## Work order:
The records below need to be restated word for word.

Items from a data source:

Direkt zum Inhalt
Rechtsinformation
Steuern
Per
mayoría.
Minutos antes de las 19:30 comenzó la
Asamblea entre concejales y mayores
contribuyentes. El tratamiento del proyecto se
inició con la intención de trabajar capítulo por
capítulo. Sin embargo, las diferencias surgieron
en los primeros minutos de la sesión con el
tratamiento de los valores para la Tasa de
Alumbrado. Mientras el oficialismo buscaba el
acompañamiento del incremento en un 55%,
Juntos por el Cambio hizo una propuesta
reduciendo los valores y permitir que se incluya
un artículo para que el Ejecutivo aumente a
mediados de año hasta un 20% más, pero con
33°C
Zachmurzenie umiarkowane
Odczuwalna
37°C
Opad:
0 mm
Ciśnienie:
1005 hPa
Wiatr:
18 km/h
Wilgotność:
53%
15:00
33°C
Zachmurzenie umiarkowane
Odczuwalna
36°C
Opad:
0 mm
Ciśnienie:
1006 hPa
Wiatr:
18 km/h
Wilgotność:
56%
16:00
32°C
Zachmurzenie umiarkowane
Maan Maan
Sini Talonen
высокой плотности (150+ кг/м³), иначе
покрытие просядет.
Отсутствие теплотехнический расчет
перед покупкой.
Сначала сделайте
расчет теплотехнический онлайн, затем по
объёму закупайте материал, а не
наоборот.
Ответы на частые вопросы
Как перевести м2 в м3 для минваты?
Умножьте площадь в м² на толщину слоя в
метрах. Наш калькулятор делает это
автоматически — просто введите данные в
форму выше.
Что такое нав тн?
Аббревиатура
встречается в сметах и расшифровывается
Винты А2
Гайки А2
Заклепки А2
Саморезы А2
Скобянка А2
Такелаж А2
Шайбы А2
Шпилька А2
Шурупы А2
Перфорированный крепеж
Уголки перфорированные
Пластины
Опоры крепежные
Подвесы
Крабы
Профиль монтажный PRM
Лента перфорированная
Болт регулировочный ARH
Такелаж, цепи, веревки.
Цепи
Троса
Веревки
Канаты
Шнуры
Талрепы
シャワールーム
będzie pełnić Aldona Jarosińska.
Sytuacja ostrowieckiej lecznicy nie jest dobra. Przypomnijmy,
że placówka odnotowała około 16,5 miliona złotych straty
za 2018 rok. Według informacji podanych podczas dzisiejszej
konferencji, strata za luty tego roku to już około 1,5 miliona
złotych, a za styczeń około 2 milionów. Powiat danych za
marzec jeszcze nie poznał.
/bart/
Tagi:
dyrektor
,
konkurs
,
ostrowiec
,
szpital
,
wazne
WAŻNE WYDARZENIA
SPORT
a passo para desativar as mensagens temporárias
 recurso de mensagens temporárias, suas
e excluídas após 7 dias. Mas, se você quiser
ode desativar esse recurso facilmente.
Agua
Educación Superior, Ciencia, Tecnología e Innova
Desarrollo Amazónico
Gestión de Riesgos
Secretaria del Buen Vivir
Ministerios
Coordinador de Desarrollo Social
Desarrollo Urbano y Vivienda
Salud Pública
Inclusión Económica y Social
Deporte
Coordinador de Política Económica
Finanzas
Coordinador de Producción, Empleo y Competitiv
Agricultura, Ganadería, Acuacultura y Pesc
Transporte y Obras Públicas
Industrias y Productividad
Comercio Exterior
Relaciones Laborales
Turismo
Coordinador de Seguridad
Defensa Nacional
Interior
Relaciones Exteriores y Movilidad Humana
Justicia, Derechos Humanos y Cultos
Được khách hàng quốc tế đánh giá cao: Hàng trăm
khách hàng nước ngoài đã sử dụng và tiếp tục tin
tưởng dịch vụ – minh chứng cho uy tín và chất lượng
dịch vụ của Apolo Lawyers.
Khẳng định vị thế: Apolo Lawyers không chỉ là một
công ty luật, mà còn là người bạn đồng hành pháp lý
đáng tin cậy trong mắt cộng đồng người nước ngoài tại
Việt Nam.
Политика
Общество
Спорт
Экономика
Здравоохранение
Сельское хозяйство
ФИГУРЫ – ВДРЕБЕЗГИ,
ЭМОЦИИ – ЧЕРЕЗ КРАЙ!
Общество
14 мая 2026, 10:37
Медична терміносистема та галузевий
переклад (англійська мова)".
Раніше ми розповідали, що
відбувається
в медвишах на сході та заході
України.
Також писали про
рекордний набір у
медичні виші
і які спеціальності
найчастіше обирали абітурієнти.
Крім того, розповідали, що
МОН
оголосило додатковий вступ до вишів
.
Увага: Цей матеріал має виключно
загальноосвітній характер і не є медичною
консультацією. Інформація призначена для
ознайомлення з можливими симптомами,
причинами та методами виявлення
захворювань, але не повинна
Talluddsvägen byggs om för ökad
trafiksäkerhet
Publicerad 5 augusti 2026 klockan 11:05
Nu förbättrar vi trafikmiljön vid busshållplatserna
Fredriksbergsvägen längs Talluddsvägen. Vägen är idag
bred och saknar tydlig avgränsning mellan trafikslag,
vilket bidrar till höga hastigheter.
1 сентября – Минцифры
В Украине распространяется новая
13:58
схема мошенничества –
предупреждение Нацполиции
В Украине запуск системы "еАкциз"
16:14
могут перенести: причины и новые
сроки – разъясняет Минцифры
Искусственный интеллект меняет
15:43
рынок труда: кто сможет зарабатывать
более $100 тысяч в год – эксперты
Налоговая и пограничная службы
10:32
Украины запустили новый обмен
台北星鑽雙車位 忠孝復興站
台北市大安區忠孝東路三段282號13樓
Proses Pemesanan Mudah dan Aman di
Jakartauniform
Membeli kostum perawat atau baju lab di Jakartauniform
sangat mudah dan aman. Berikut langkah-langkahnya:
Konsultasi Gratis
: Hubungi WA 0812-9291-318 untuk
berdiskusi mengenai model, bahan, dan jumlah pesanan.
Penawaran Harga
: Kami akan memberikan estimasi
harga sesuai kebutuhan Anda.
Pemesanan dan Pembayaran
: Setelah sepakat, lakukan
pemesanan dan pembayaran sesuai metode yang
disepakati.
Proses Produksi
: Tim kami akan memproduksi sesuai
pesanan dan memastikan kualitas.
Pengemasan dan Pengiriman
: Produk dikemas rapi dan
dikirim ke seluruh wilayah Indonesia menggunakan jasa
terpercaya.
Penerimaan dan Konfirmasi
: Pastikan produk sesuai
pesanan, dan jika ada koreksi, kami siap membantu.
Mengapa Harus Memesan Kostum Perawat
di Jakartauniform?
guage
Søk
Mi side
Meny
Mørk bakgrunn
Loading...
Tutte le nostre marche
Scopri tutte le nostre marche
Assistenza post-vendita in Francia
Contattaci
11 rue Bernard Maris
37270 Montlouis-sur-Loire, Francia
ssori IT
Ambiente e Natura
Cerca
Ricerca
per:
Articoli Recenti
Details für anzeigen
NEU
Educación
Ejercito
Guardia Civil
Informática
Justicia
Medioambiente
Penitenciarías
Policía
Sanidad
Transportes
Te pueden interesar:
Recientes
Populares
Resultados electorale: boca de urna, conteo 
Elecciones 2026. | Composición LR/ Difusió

## Response for this exercise:
Direkt zum Inhalt
Rechtsinformation
Steuern
Per
mayoría.
Minutos antes de las 19:30 comenzó la
Asamblea entre concejales y mayores
contribuyentes. El tratamiento del proyecto se
inició con la intención de trabajar capítulo por
capítulo. Sin embargo, las diferencias surgieron
en los primeros minutos de la sesión con el
tratamiento de los valores para la Tasa de
Alumbrado. Mientras el oficialismo buscaba el
acompañamiento del incremento en un 55%,
Juntos por el Cambio hizo una propuesta
reduciendo los valores y permitir que se incluya
un artículo para que el Ejecutivo aumente a
mediados de año hasta un 20% más, pero con
33°C
Zachmurzenie umiarkowane
Odczuwalna
37°C
Opad:
0 mm
Ciśnienie:
1005 hPa
Wiatr:
18 km/h
Wilgotność:
53%
15:00
33°C
Zachmurzenie umiarkowane
Odczuwalna
36°C
Opad:
0 mm
Ciśnienie:
1006 hPa
Wiatr:
18 km/h
Wilgotność:
56%
16:00
32°C
Zachmurzenie umiarkowane
Maan Maan
Sini Talonen
высокой плотности (150+ кг/м³), иначе
покрытие просядет.
Отсутствие теплотехнический расчет
перед покупкой.
Сначала сделайте
расчет теплотехнический онлайн, затем по
объёму закупайте материал, а не
наоборот.
Ответы на частые вопросы
Как перевести м2 в м3 для минваты?
Умножьте площадь в м² на толщину слоя в
метрах. Наш калькулятор делает это
автоматически — просто введите данные в
форму выше.
Что такое нав тн?
Аббревиатура
встречается в сметах и расшифровывается
Винты А2
Гайки А2
Заклепки А2
Саморезы А2
Скобянка А2
Такелаж А2
Шайбы А2
Шпилька А2
Шурупы А2
Перфорированный крепеж
Уголки перфорированные
Пластины
Опоры крепежные
Подвесы
Крабы
Профиль монтажный PRM
Лента перфорированная
Болт регулировочный ARH
Такелаж, цепи, веревки.
Цепи
Троса
Веревки
Канаты
Шнуры
Талрепы
シャワールーム
będzie pełnić Aldona Jarosińska.
Sytuacja ostrowieckiej lecznicy nie jest dobra. Przypomnijmy,
że placówka odnotowała około 16,5 miliona złotych straty
za 2018 rok. Według informacji podanych podczas dzisiejszej
konferencji, strata za luty tego roku to już około 1,5 miliona
złotych, a za styczeń około 2 milionów. Powiat danych za
marzec jeszcze nie poznał.
/bart/
Tagi:
dyrektor
,
konkurs
,
ostrowiec
,
szpital
,
wazne
WAŻNE WYDARZENIA
SPORT
a passo para desativar as mensagens temporárias
 recurso de mensagens temporárias, suas
e excluídas após 7 dias. Mas, se você quiser
ode desativar esse recurso facilmente.
Agua
Educación Superior, Ciencia, Tecnología e Innova
Desarrollo Amazónico
Gestión de Riesgos
Secretaria del Buen Vivir
Ministerios
Coordinador de Desarrollo Social
Desarrollo Urbano y Vivienda
Salud Pública
Inclusión Económica y Social
Deporte
Coordinador de Política Económica
Finanzas
Coordinador de Producción, Empleo y Competitiv
Agricultura, Ganadería, Acuacultura y Pesc
Transporte y Obras Públicas
Industrias y Productividad
Comercio Exterior
Relaciones Laborales
Turismo
Coordinador de Seguridad
Defensa Nacional
Interior
Relaciones Exteriores y Movilidad Humana
Justicia, Derechos Humanos y Cultos
Được khách hàng quốc tế đánh giá cao: Hàng trăm
khách hàng nước ngoài đã sử dụng và tiếp tục tin
tưởng dịch vụ – minh chứng cho uy tín và chất lượng
dịch vụ của Apolo Lawyers.
Khẳng định vị thế: Apolo Lawyers không chỉ là một
công ty luật, mà còn là người bạn đồng hành pháp lý
đáng tin cậy trong mắt cộng đồng người nước ngoài tại
Việt Nam.
Политика
Общество
Спорт
Экономика
Здравоохранение
Сельское хозяйство
ФИГУРЫ – ВДРЕБЕЗГИ,
ЭМОЦИИ – ЧЕРЕЗ КРАЙ!
Общество
14 мая 2026, 10:37
Медична терміносистема та галузевий
переклад (англійська мова)".
Раніше ми розповідали, що
відбувається
в медвишах на сході та заході
України.
Також писали про
рекордний набір у
медичні виші
і які спеціальності
найчастіше обирали абітурієнти.
Крім того, розповідали, що
МОН
оголосило додатковий вступ до вишів
.
Увага: Цей матеріал має виключно
загальноосвітній характер і не є медичною
консультацією. Інформація призначена для
ознайомлення з можливими симптомами,
причинами та методами виявлення
захворювань, але не повинна
Talluddsvägen byggs om för ökad
trafiksäkerhet
Publicerad 5 augusti 2026 klockan 11:05
Nu förbättrar vi trafikmiljön vid busshållplatserna
Fredriksbergsvägen längs Talluddsvägen. Vägen är idag
bred och saknar tydlig avgränsning mellan trafikslag,
vilket bidrar till höga hastigheter.
1 сентября – Минцифры
В Украине распространяется новая
13:58
схема мошенничества –
предупреждение Нацполиции
В Украине запуск системы "еАкциз"
16:14
могут перенести: причины и новые
сроки – разъясняет Минцифры
Искусственный интеллект меняет
15:43
рынок труда: кто сможет зарабатывать
более $100 тысяч в год – эксперты
Налоговая и пограничная службы
10:32
Украины запустили новый обмен
台北星鑽雙車位 忠孝復興站
台北市大安區忠孝東路三段282號13樓
Proses Pemesanan Mudah dan Aman di
Jakartauniform
Membeli kostum perawat atau baju lab di Jakartauniform
sangat mudah dan aman. Berikut langkah-langkahnya:
Konsultasi Gratis
: Hubungi WA 0812-9291-318 untuk
berdiskusi mengenai model, bahan, dan jumlah pesanan.
Penawaran Harga
: Kami akan memberikan estimasi
harga sesuai kebutuhan Anda.
Pemesanan dan Pembayaran
: Setelah sepakat, lakukan
pemesanan dan pembayaran sesuai metode yang
disepakati.
Proses Produksi
: Tim kami akan memproduksi sesuai
pesanan dan memastikan kualitas.
Pengemasan dan Pengiriman
: Produk dikemas rapi dan
dikirim ke seluruh wilayah Indonesia menggunakan jasa
terpercaya.
Penerimaan dan Konfirmasi
: Pastikan produk sesuai
pesanan, dan jika ada koreksi, kami siap membantu.
Mengapa Harus Memesan Kostum Perawat
di Jakartauniform?
guage
Søk
Mi side
Meny
Mørk bakgrunn
Loading...
Tutte le nostre marche
Scopri tutte le nostre marche
Assistenza post-vendita in Francia
Contattaci
11 rue Bernard Maris
37270 Montlouis-sur-Loire, Francia
ssori IT
Ambiente e Natura
Cerca
Ricerca
per:
Articoli Recenti
Details für anzeigen
NEU
Educación
Ejercito
Guardia Civil
Informática
Justicia
Medioambiente
Penitenciarías
Policía
Sanidad
Transportes
Te pueden interesar:
Recientes
Populares
Resultados electorale: boca de urna, conteo 
Elecciones 2026. | Composición LR/ Difusió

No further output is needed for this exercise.